Segment Start: PROVIDED DATA

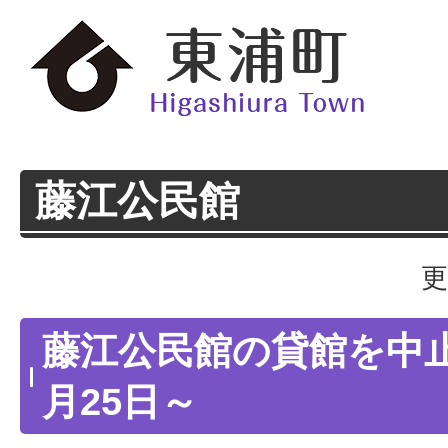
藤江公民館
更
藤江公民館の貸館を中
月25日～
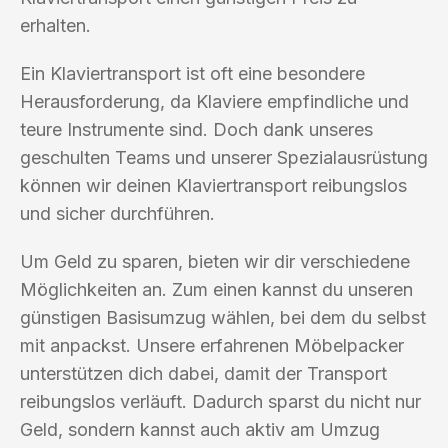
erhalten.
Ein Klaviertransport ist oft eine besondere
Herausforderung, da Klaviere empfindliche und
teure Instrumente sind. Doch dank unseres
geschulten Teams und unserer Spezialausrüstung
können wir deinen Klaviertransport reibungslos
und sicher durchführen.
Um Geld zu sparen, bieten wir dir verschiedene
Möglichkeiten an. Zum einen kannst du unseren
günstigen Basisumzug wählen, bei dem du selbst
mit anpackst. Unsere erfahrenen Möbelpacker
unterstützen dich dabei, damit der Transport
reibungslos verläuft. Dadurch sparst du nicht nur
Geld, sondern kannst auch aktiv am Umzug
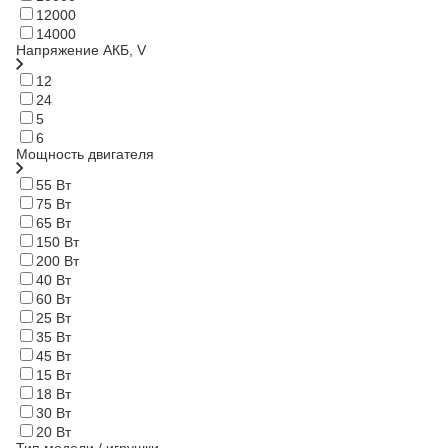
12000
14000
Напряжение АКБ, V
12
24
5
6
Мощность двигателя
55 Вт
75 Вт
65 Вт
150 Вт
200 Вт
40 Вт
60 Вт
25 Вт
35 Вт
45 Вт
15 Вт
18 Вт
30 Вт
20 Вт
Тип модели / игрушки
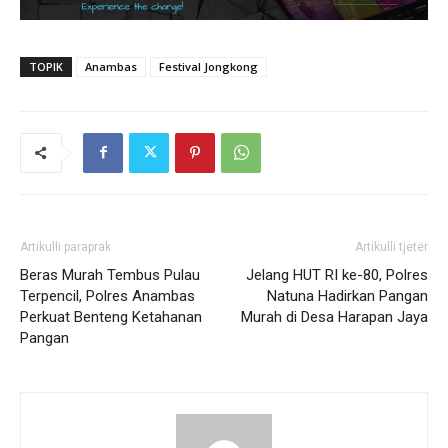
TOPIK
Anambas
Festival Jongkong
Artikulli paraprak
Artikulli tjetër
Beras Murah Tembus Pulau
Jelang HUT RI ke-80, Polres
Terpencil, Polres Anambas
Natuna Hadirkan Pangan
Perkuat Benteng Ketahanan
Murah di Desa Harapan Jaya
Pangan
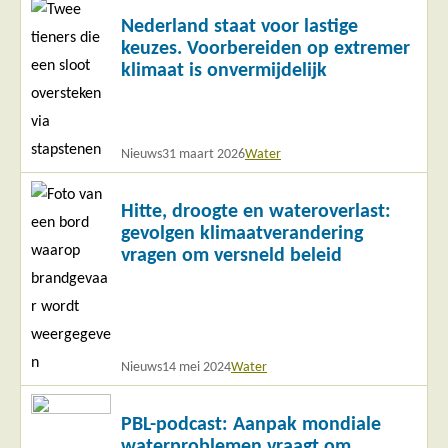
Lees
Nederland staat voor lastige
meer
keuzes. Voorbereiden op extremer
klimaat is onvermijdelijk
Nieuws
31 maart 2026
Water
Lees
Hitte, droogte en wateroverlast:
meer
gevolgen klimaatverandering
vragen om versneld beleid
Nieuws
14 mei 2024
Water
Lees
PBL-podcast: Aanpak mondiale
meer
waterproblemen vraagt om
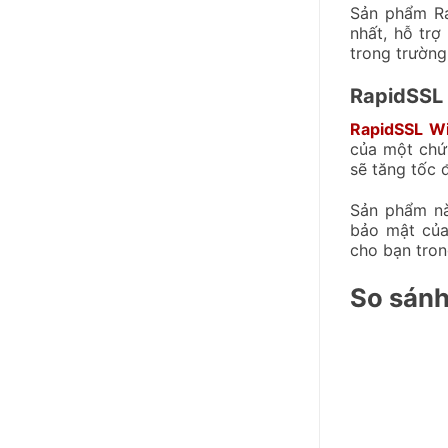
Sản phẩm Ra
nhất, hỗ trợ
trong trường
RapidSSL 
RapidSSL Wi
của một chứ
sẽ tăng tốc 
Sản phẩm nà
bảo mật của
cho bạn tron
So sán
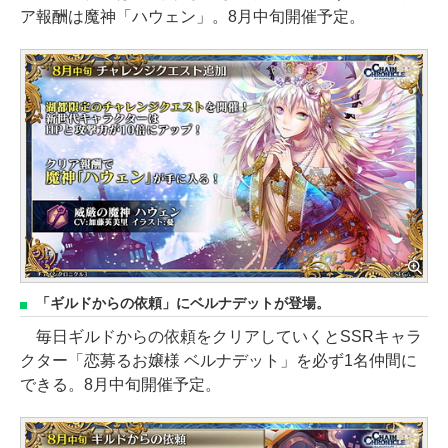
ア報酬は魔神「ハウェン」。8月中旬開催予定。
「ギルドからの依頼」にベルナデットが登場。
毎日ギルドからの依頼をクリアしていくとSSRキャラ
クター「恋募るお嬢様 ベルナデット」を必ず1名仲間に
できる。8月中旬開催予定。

Segment End: PROVIDED DATA
Segment Start: PROVIDED DATA

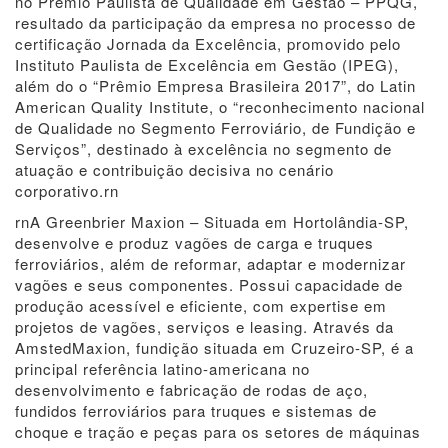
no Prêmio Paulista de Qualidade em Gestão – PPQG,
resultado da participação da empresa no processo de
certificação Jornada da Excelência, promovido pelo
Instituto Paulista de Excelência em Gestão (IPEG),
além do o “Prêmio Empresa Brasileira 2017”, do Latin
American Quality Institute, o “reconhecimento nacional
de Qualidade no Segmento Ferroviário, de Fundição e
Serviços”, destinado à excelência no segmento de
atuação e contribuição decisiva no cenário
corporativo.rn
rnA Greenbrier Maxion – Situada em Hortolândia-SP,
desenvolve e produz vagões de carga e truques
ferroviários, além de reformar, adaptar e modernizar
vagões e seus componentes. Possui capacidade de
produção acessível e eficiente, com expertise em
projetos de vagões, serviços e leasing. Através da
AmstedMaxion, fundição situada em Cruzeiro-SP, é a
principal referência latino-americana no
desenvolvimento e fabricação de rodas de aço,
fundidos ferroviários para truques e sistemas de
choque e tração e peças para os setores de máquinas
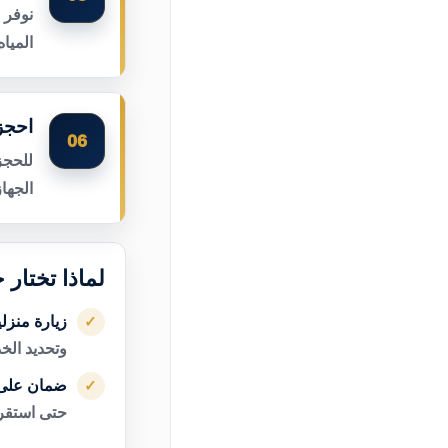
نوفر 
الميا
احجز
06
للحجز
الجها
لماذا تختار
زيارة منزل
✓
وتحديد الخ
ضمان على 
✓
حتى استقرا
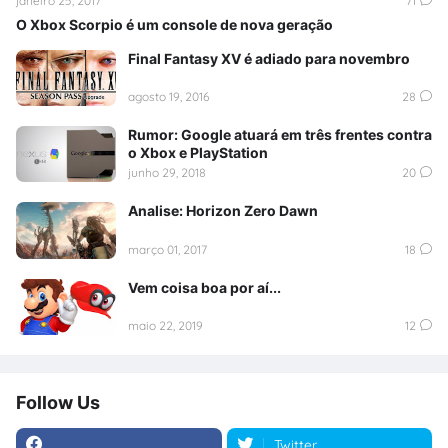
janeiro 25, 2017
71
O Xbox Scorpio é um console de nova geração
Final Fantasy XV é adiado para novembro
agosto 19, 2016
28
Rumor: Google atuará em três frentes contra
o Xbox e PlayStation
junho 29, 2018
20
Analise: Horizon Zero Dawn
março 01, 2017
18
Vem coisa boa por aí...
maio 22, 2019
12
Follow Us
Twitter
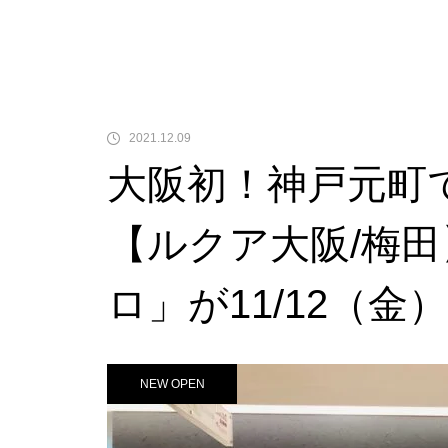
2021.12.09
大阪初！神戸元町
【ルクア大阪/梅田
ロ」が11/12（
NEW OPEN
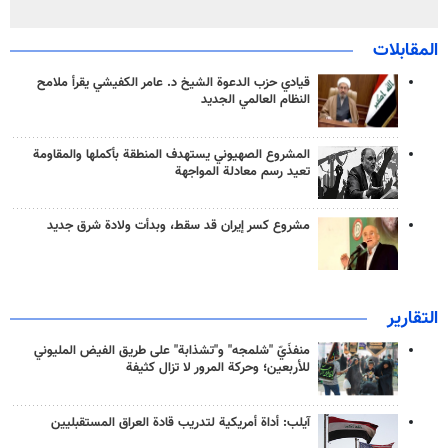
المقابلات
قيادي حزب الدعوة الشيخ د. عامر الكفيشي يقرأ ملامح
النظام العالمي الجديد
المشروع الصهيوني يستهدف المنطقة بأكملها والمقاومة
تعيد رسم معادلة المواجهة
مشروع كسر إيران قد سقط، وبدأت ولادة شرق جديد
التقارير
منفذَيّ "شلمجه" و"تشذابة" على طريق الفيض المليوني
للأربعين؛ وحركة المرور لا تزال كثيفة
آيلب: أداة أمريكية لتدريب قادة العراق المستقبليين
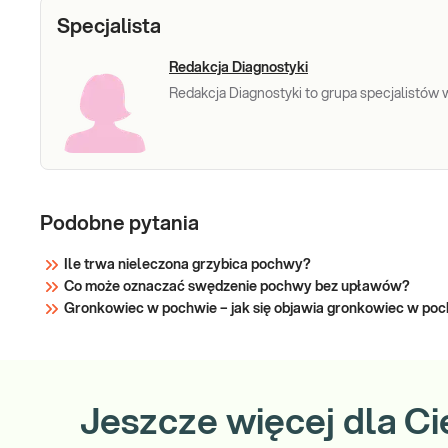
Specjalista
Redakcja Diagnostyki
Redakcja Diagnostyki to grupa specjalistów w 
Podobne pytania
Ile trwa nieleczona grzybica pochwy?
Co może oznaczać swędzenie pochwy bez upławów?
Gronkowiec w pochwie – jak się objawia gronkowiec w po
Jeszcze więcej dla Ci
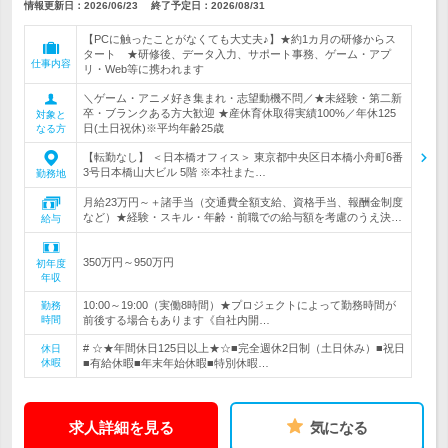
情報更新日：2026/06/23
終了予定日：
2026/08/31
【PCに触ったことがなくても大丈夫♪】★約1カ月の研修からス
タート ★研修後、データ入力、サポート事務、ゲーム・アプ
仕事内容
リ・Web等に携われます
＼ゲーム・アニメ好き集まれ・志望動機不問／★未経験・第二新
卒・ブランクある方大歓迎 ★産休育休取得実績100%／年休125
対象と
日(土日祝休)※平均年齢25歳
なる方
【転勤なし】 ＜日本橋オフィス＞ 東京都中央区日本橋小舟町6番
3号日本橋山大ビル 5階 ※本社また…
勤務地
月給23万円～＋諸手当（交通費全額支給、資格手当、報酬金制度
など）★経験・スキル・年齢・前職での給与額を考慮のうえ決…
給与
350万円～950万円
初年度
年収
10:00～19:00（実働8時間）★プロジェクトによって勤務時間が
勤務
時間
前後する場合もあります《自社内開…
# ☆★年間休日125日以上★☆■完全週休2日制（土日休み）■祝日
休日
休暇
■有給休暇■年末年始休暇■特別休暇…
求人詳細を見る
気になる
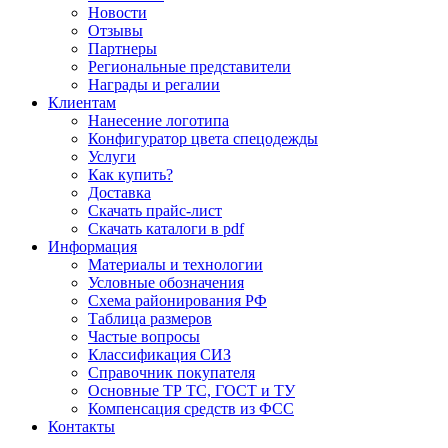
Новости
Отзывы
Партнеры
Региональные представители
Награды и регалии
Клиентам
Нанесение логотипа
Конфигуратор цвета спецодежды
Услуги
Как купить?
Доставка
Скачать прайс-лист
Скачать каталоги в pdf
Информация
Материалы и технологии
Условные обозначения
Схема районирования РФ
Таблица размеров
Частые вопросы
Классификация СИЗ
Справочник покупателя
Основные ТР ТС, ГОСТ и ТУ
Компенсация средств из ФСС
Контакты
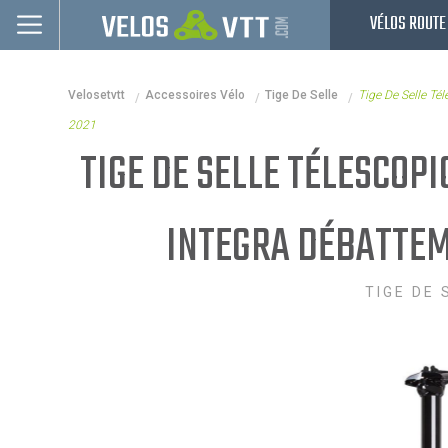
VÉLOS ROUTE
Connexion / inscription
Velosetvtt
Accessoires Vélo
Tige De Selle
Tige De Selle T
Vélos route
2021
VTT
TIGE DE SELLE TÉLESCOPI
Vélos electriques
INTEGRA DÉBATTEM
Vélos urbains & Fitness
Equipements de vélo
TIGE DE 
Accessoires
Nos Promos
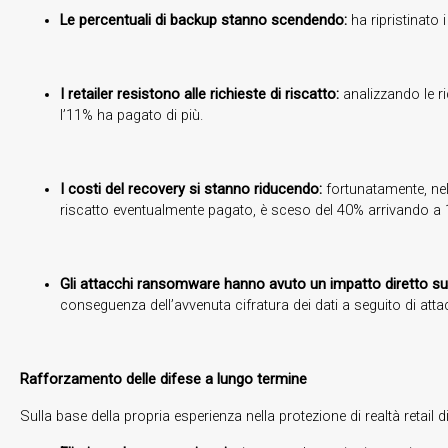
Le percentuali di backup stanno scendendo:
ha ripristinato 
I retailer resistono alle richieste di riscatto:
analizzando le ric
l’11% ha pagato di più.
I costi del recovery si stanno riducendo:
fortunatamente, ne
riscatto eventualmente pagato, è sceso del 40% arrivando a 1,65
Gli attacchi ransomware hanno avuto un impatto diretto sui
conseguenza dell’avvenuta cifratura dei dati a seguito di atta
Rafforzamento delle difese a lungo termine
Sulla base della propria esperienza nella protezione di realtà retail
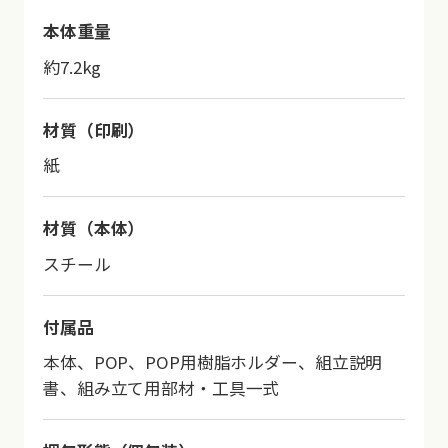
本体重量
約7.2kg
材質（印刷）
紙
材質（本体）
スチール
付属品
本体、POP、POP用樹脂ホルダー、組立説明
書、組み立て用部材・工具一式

Segment End: PROVIDED DATA
Segment Start: PROVIDED DATA

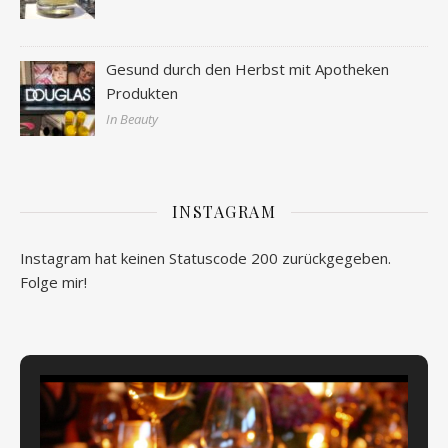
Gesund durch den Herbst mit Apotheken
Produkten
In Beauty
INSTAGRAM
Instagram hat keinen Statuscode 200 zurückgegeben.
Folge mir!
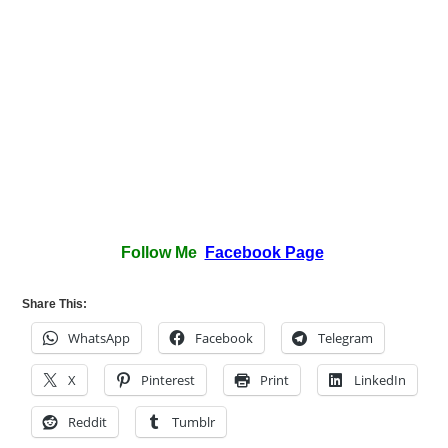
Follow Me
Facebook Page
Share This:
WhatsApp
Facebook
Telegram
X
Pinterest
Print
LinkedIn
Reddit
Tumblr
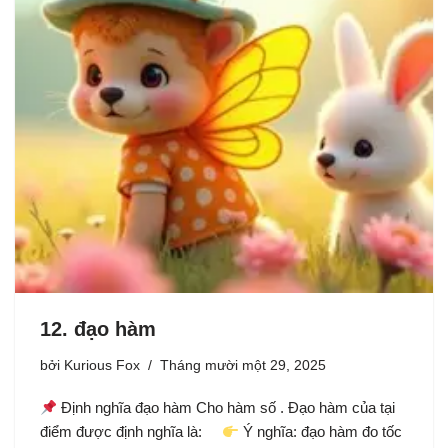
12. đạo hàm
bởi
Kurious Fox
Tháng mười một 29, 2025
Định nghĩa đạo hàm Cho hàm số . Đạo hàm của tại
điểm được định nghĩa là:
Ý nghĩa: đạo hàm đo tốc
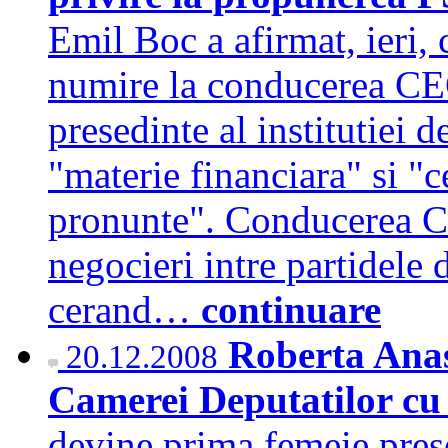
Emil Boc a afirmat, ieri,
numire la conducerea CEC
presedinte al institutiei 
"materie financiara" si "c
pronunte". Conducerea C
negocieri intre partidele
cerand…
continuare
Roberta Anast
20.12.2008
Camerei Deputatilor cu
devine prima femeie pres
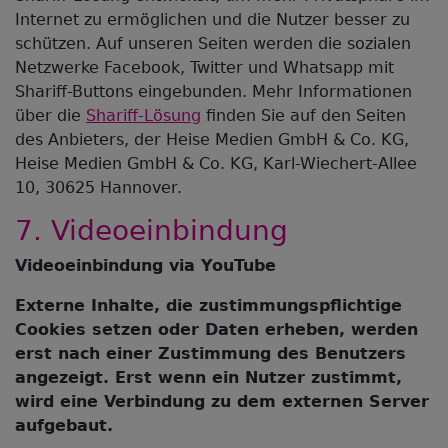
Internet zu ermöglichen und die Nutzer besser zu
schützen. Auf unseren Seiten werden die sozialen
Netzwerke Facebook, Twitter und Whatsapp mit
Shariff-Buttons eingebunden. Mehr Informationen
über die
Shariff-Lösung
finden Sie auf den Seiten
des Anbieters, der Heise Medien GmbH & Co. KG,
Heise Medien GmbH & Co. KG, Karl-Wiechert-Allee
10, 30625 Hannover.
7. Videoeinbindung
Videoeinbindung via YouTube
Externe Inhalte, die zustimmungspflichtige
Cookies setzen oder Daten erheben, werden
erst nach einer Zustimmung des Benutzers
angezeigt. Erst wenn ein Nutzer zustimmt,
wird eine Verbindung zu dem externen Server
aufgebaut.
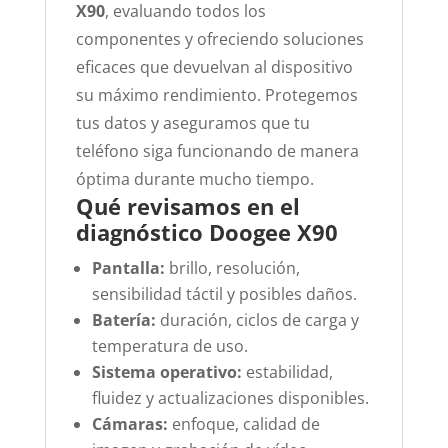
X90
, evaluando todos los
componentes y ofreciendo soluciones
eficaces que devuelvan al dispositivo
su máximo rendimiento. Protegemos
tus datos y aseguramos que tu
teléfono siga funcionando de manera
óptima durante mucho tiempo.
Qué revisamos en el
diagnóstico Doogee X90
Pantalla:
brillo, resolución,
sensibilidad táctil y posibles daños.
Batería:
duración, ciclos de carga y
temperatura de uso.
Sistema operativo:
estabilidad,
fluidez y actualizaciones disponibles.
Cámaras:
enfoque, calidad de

Segment End: PROVIDED DATA

## WORK INSTRUCTION
Given the records above, return the lines starting at the one that holds "Vélos urbains & Fitness" and ending at the one that holds "書、組み立て用部材・工具一式", exactly, and nothing besides; leave every picture out.

## EXPECTED ANSWER
Vélos urbains & Fitness
Equipements de vélo
TIGE DE 
Accessoires
Nos Promos
Le percentuali di backup stanno scendendo:
ha ripristinato 
I retailer resistono alle richieste di riscatto:
analizzando le ric
l’11% ha pagato di più.
I costi del recovery si stanno riducendo:
fortunatamente, ne
riscatto eventualmente pagato, è sceso del 40% arrivando a 1,65
Gli attacchi ransomware hanno avuto un impatto diretto sui
conseguenza dell’avvenuta cifratura dei dati a seguito di atta
Rafforzamento delle difese a lungo termine
Sulla base della propria esperienza nella protezione di realtà retail
本体重量
約7.2kg
材質（印刷）
紙
材質（本体）
スチール
付属品
本体、POP、POP用樹脂ホルダー、組立説明
書、組み立て用部材・工具一式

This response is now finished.